Os maiores de idade exerciam seus conhecimentos em artesanato nas oficinas especializadas do nobre dono das terras, na produção de móveis de classe, peças de entalhe em geral, com que o senhorio supria lojas de Cremona e Milão. Trabalho que prestavam mediante percentagem sobre a produção pessoal e que mal dava para a subsistência familiar. Nessa época, a crise que assolava o norte peninsular refletia-se no comércio de móveis, baixando a receita e, em consequência, o resultado da pequena participação. E pairava no ar a ameaça de desemprego.

Empresas de transporte marítimo passaram a divulgar, na região, programas atraentes de emigração voluntária para as distantes terras da América do Sul, onde haveria trabalho, liberdade, independência, enfim cada qual seria dono de sua propriedade. Em conselho da grande família, foi resolvido tentar a nova vida em novo continente. E os chefes das várias famílias juntos, se dirigiam à sede da agência de uma grande companhia de emigração, inscrevendo-se para a aventura da travessia.

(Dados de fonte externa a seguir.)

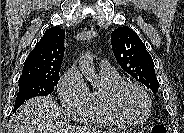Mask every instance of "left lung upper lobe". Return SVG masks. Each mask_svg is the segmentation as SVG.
I'll return each instance as SVG.
<instances>
[{"label": "left lung upper lobe", "mask_w": 184, "mask_h": 133, "mask_svg": "<svg viewBox=\"0 0 184 133\" xmlns=\"http://www.w3.org/2000/svg\"><path fill=\"white\" fill-rule=\"evenodd\" d=\"M111 45L121 68L156 94L154 62L139 36L129 27H119L111 33Z\"/></svg>", "instance_id": "5c2ea615"}]
</instances>
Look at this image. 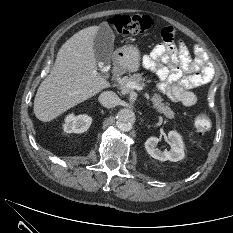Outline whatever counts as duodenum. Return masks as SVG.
Listing matches in <instances>:
<instances>
[{
    "label": "duodenum",
    "instance_id": "duodenum-1",
    "mask_svg": "<svg viewBox=\"0 0 233 233\" xmlns=\"http://www.w3.org/2000/svg\"><path fill=\"white\" fill-rule=\"evenodd\" d=\"M116 74H117V73H116V71H115V72L113 73V78H115V77H116Z\"/></svg>",
    "mask_w": 233,
    "mask_h": 233
}]
</instances>
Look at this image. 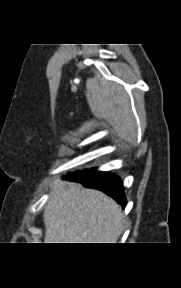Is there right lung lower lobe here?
Segmentation results:
<instances>
[{
  "label": "right lung lower lobe",
  "instance_id": "98d812e1",
  "mask_svg": "<svg viewBox=\"0 0 181 288\" xmlns=\"http://www.w3.org/2000/svg\"><path fill=\"white\" fill-rule=\"evenodd\" d=\"M67 179L82 183L85 187L105 192L116 200L122 208H125L127 201L124 188L120 178L108 172H99L95 169L84 170L70 174Z\"/></svg>",
  "mask_w": 181,
  "mask_h": 288
}]
</instances>
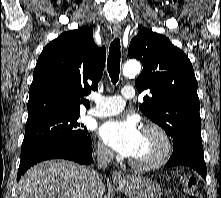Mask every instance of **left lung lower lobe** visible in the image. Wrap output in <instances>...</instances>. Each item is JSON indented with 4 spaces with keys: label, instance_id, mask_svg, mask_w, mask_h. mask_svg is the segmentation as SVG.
<instances>
[{
    "label": "left lung lower lobe",
    "instance_id": "obj_1",
    "mask_svg": "<svg viewBox=\"0 0 221 198\" xmlns=\"http://www.w3.org/2000/svg\"><path fill=\"white\" fill-rule=\"evenodd\" d=\"M185 165L196 170L206 180V164L203 156V149L193 146L190 148L175 150L172 153L167 167Z\"/></svg>",
    "mask_w": 221,
    "mask_h": 198
}]
</instances>
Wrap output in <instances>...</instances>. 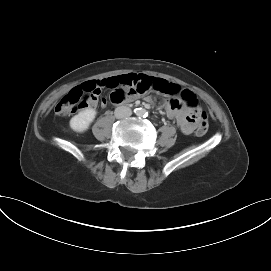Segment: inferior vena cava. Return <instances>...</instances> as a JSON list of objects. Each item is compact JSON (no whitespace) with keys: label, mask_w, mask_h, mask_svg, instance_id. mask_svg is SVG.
I'll use <instances>...</instances> for the list:
<instances>
[{"label":"inferior vena cava","mask_w":271,"mask_h":271,"mask_svg":"<svg viewBox=\"0 0 271 271\" xmlns=\"http://www.w3.org/2000/svg\"><path fill=\"white\" fill-rule=\"evenodd\" d=\"M114 114L116 118H126L132 115V111L129 107L120 106L115 109Z\"/></svg>","instance_id":"obj_1"}]
</instances>
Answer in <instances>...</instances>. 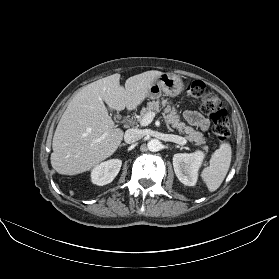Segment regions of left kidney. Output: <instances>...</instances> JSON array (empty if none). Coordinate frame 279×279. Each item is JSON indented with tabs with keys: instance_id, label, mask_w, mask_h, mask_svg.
I'll return each mask as SVG.
<instances>
[{
	"instance_id": "1",
	"label": "left kidney",
	"mask_w": 279,
	"mask_h": 279,
	"mask_svg": "<svg viewBox=\"0 0 279 279\" xmlns=\"http://www.w3.org/2000/svg\"><path fill=\"white\" fill-rule=\"evenodd\" d=\"M203 159L202 151L175 154L173 156V167L179 181L184 185L194 186L197 183L198 171Z\"/></svg>"
}]
</instances>
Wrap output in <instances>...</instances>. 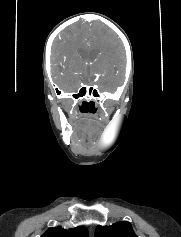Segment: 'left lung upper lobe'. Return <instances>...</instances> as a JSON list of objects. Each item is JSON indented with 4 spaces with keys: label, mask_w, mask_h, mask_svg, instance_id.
<instances>
[{
    "label": "left lung upper lobe",
    "mask_w": 181,
    "mask_h": 237,
    "mask_svg": "<svg viewBox=\"0 0 181 237\" xmlns=\"http://www.w3.org/2000/svg\"><path fill=\"white\" fill-rule=\"evenodd\" d=\"M95 237H137V235L129 222L122 221L111 226H97Z\"/></svg>",
    "instance_id": "obj_1"
}]
</instances>
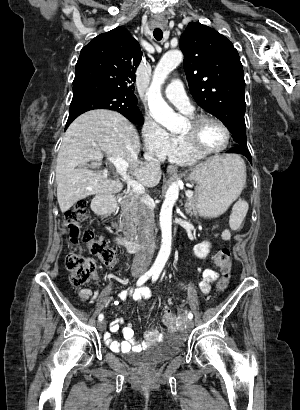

O livro se divide em três partes: a primeira relata, a partida, a longa viagem via marítima, os episódios desconcertantes a bordo; segunda parte versa sobre a chegada e a ambientação no meio social brasileiro, amigo e acolhedor, o reencontro de antigos companheiros, as novas amizades brasileiras, casamentos, nascimentos, amores e conforto e a terceira fala sobre a irrupção da Revolução Federalista de 1893, o sítio da sede da Colônia, combates, episódios sangrentos, trágicos e heroicos. No turbilhão dos acontecimentos, surgia uma jovem guerrilheira, que se destacava.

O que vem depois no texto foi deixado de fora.